▶ [TASK BRIEF]
In the data, extract each line that holds the string "products".

▶ [MATERIAL FOR THE TASK]
----
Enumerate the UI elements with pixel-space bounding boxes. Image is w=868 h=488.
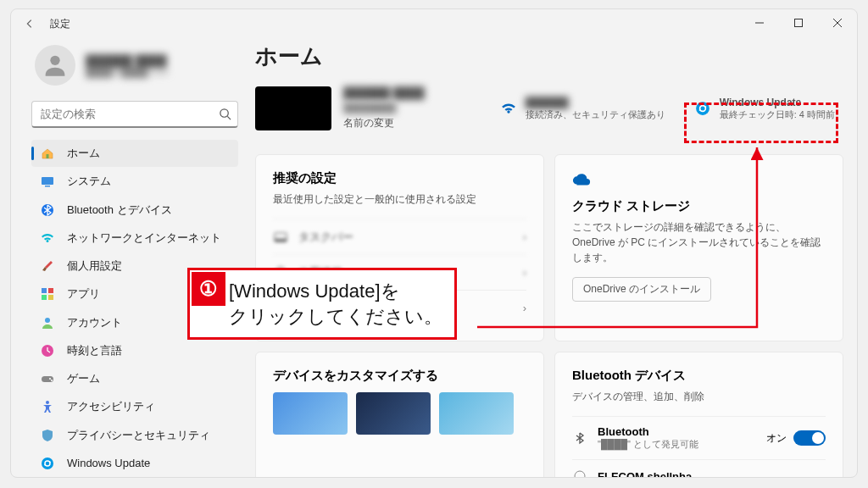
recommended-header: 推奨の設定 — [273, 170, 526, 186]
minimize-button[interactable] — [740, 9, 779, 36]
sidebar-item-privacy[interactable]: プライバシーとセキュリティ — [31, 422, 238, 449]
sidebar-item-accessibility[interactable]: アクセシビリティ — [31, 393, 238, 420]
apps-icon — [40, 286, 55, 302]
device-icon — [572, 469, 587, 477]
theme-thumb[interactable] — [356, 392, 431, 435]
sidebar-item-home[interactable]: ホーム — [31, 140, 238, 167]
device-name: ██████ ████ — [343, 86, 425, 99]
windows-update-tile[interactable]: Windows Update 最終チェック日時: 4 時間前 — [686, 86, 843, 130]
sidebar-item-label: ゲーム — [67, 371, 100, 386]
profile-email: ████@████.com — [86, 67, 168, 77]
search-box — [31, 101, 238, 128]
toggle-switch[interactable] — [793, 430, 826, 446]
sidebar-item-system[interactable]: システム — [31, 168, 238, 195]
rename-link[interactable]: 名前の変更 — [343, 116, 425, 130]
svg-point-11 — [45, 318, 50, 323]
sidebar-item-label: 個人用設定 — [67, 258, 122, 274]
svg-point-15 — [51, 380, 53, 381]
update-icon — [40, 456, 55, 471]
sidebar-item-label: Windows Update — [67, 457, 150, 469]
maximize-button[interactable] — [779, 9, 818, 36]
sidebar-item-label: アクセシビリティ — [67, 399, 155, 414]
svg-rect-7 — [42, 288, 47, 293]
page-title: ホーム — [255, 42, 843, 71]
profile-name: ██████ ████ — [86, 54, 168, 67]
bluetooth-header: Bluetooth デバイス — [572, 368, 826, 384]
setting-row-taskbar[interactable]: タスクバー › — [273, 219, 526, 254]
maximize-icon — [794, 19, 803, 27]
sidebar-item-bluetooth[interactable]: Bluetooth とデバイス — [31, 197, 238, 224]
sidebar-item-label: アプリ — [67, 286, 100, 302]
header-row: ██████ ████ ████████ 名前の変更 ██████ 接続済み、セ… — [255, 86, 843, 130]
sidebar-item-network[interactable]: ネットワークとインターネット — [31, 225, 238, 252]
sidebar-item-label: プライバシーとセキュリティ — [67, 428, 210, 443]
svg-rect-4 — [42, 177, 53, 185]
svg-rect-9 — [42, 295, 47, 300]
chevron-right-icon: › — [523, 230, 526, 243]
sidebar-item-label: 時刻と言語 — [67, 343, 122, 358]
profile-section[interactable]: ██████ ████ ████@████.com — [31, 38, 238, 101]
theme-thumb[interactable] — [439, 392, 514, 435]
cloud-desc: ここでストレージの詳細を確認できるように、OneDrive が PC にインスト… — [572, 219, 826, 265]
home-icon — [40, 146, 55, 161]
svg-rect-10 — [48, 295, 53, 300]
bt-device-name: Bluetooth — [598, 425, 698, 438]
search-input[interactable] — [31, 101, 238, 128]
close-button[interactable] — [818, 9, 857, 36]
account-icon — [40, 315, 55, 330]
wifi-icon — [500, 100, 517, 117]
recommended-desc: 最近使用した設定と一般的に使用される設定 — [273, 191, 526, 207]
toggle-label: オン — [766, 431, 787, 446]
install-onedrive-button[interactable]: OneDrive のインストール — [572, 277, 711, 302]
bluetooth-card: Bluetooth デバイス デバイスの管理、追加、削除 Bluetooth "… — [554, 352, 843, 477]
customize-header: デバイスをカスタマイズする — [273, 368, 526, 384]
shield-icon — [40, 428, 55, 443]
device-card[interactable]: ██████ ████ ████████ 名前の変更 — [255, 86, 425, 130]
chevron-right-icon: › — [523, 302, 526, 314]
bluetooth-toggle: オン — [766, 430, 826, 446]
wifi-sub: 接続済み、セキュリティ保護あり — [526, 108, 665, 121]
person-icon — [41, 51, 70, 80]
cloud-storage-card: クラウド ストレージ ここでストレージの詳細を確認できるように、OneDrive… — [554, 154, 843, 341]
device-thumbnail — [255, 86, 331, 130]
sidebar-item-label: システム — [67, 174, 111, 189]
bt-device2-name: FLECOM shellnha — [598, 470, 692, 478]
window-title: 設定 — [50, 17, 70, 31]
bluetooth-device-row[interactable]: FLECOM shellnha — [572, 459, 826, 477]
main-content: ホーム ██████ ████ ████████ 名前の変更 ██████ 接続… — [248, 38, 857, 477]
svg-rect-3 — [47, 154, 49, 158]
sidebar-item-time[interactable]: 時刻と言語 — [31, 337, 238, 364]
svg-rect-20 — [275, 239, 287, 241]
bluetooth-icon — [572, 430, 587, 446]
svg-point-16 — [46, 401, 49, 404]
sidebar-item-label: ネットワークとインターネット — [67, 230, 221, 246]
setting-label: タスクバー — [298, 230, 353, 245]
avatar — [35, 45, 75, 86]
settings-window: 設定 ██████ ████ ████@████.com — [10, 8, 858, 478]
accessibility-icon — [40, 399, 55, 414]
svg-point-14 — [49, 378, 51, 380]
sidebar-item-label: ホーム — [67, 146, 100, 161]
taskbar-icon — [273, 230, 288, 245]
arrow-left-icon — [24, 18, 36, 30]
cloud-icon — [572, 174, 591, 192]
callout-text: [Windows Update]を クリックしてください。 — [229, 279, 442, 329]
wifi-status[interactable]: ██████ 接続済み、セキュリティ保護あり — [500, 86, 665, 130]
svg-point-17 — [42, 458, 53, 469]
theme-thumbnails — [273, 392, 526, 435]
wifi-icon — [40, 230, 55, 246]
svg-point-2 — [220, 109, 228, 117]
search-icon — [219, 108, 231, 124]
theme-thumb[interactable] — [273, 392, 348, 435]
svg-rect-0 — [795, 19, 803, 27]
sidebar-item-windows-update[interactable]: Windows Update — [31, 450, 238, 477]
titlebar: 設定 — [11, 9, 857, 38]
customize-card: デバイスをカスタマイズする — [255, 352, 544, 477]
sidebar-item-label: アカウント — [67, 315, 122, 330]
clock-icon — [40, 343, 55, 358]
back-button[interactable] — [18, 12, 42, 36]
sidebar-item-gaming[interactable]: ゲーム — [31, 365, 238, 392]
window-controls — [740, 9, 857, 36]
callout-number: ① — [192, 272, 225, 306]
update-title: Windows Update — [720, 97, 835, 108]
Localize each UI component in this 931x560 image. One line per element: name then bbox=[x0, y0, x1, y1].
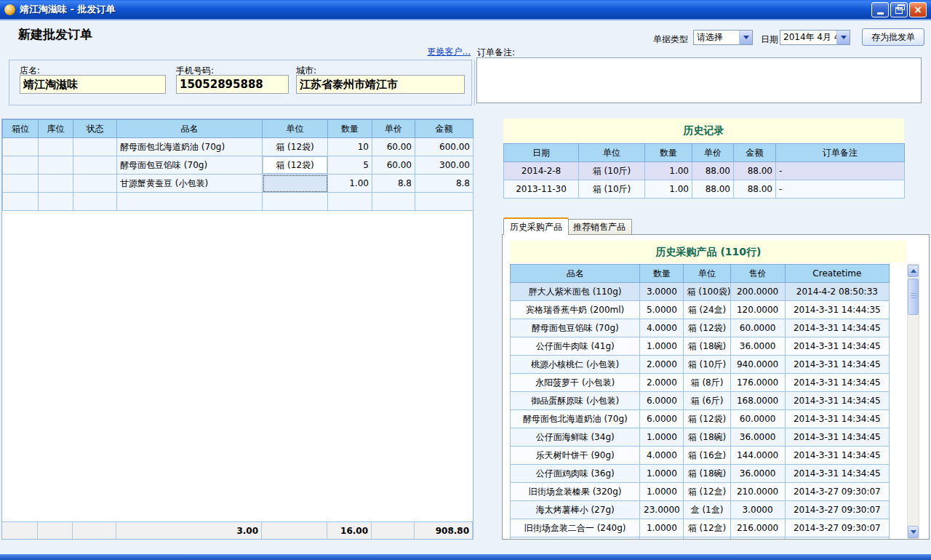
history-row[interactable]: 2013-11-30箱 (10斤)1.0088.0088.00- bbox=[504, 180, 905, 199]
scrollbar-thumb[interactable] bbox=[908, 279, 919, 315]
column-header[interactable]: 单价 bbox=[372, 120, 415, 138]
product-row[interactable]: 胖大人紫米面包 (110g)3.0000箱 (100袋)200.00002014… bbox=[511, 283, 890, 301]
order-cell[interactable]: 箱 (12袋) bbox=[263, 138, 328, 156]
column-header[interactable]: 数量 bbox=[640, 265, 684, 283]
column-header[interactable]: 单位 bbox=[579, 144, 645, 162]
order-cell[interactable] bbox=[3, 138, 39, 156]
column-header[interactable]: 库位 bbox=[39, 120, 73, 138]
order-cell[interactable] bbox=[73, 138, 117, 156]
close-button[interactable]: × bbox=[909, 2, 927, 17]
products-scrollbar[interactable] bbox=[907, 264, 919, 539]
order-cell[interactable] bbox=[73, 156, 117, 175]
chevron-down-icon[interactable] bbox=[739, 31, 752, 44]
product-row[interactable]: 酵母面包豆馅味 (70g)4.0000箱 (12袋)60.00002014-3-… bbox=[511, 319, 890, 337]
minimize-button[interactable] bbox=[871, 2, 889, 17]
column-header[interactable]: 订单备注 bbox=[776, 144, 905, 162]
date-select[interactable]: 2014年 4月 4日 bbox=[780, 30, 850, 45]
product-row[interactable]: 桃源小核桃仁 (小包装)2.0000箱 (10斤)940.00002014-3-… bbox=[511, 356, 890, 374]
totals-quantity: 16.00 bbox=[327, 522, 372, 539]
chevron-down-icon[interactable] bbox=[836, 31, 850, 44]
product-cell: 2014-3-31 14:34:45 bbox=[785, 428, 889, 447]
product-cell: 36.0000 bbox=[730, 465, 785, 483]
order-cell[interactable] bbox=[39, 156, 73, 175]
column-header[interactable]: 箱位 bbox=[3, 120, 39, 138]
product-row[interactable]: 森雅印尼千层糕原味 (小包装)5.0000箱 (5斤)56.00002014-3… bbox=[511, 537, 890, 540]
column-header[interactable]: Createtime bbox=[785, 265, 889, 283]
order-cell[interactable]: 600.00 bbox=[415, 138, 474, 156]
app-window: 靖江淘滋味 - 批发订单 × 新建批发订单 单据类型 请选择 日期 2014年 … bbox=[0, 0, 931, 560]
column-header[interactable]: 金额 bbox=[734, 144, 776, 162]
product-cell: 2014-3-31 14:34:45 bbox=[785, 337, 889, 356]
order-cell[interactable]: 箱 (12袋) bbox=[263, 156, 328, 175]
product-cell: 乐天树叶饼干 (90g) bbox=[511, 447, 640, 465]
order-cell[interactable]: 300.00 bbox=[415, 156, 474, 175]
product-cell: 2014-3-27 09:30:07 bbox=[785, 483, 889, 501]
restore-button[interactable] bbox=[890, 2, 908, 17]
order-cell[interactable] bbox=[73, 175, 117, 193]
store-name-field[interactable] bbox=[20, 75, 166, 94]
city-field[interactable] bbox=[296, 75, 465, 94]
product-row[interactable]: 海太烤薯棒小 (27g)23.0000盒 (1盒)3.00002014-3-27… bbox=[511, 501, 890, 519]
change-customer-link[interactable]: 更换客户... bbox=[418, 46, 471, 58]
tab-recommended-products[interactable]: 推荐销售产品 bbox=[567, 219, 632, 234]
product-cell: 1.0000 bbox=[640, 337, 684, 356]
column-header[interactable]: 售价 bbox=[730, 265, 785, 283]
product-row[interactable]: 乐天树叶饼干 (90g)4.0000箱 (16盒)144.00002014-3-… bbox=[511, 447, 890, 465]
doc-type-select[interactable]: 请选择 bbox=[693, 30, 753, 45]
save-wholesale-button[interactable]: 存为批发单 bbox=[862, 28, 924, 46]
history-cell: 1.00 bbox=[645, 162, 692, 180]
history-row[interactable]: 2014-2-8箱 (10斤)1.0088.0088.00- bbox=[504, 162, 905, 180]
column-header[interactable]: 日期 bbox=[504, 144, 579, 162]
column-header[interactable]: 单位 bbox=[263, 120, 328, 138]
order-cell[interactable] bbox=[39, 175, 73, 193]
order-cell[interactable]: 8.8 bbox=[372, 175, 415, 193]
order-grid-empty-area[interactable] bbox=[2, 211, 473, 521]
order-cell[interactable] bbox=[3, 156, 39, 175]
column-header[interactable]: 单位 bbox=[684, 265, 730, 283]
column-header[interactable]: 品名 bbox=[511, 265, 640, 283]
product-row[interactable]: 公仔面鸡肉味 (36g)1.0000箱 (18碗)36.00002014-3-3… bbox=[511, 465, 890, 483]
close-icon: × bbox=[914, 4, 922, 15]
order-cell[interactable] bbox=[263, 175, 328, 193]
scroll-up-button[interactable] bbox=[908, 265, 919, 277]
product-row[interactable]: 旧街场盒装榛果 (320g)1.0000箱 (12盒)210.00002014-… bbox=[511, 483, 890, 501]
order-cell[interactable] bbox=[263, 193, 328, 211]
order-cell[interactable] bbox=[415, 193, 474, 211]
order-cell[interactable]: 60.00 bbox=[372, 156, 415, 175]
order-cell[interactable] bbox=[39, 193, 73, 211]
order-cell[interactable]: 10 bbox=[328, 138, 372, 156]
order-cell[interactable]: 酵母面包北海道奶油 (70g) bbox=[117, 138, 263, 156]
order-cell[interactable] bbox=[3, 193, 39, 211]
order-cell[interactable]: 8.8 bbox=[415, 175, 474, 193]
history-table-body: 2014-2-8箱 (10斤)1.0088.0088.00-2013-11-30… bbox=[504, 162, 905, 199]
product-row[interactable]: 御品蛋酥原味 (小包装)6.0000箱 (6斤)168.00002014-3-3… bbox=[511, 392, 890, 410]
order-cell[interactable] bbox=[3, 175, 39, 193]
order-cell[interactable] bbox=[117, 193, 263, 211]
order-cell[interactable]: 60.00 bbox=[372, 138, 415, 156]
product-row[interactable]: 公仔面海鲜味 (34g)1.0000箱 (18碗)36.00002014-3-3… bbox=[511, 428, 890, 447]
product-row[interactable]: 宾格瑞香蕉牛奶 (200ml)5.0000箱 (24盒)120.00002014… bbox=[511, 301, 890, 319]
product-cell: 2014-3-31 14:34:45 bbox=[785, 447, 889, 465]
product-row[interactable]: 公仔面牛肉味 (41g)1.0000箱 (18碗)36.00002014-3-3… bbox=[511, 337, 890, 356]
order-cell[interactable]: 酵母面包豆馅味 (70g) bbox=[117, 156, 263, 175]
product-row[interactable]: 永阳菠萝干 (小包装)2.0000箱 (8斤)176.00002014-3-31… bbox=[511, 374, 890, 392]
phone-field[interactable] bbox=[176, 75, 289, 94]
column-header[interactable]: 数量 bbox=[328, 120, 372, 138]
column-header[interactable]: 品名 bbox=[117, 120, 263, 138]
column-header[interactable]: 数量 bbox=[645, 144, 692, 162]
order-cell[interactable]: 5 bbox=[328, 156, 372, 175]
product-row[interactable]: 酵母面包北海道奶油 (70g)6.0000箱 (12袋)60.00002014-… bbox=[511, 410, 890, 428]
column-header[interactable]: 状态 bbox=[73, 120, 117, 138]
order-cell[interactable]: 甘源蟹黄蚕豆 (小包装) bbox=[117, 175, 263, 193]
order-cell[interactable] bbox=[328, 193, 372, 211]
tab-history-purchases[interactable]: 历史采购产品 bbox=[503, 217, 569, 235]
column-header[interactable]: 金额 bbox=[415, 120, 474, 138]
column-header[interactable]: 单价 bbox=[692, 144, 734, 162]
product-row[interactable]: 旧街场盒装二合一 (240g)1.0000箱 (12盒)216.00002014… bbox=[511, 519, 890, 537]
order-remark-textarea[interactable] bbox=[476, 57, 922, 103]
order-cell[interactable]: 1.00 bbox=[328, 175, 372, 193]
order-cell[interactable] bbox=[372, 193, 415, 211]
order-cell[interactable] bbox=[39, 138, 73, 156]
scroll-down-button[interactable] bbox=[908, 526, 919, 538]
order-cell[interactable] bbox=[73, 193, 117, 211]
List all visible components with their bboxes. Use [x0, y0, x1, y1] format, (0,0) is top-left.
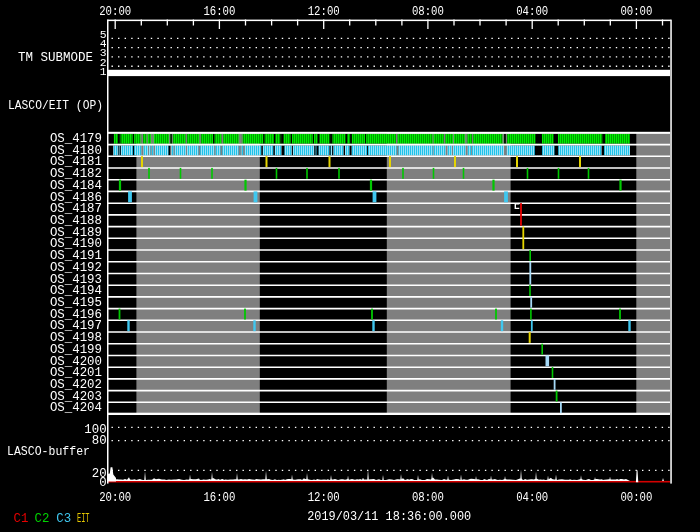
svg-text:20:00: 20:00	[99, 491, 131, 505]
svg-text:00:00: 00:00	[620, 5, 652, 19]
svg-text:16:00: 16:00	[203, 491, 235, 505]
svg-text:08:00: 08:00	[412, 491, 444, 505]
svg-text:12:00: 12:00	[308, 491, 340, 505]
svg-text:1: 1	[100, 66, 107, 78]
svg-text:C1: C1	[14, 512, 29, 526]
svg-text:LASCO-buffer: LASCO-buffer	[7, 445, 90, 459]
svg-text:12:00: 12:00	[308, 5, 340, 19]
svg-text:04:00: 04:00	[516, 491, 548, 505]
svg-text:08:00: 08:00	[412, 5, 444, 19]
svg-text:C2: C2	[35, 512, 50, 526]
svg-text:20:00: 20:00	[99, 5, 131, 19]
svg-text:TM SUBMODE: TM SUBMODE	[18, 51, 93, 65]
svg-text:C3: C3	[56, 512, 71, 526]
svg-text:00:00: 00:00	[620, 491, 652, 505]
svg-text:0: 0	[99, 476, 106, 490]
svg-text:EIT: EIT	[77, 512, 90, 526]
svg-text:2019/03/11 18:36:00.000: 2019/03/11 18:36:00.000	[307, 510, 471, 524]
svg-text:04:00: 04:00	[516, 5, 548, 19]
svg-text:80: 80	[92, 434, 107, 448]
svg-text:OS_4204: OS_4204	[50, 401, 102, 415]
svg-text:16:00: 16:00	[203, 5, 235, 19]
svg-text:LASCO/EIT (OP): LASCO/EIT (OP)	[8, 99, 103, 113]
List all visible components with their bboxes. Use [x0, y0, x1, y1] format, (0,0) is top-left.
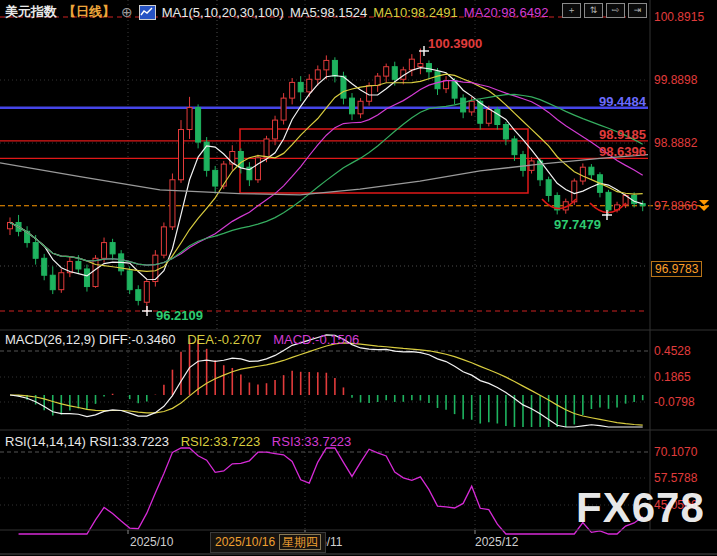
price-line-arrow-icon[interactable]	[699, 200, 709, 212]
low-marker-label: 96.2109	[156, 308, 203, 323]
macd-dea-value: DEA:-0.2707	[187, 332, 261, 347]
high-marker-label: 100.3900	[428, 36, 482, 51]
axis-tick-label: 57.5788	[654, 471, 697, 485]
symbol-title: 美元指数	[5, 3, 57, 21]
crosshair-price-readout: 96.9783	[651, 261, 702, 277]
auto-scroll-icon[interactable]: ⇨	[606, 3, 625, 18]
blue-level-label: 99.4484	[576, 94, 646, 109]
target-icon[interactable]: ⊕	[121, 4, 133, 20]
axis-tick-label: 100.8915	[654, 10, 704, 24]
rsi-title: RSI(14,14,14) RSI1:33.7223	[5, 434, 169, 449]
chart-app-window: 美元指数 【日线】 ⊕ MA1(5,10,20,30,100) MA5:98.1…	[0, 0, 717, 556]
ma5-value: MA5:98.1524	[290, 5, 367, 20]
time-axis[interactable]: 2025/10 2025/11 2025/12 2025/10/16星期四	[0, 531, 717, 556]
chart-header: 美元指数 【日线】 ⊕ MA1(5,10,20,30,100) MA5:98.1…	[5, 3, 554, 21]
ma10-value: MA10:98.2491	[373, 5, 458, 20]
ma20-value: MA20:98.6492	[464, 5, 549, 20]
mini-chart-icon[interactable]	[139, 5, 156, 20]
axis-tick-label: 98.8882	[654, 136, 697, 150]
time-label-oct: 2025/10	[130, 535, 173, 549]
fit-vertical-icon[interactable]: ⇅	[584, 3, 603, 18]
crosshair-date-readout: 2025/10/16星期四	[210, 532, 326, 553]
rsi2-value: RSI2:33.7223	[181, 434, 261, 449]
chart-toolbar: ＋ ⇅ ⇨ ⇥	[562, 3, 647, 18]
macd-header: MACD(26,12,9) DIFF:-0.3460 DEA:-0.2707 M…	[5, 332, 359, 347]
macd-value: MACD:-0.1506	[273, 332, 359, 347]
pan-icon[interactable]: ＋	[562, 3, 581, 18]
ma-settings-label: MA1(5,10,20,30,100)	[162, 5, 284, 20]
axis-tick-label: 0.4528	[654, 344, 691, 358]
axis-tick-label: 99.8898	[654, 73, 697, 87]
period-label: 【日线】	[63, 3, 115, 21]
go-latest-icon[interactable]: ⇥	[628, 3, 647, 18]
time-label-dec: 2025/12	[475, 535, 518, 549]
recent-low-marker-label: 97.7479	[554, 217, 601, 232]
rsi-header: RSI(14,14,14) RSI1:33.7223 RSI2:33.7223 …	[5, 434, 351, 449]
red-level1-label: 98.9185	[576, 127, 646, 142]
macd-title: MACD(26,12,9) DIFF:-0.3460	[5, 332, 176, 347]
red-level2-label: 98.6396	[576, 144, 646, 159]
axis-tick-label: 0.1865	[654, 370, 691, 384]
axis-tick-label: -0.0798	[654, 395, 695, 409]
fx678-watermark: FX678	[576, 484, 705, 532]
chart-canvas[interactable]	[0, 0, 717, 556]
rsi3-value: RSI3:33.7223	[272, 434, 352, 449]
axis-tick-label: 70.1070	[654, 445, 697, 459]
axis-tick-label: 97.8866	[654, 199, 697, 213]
----
▶ [EXERCISE SOLUTION]
products-scrollbar[interactable] bbox=[907, 264, 919, 539]
tab-recommended-products[interactable]: 推荐销售产品 bbox=[567, 219, 632, 234]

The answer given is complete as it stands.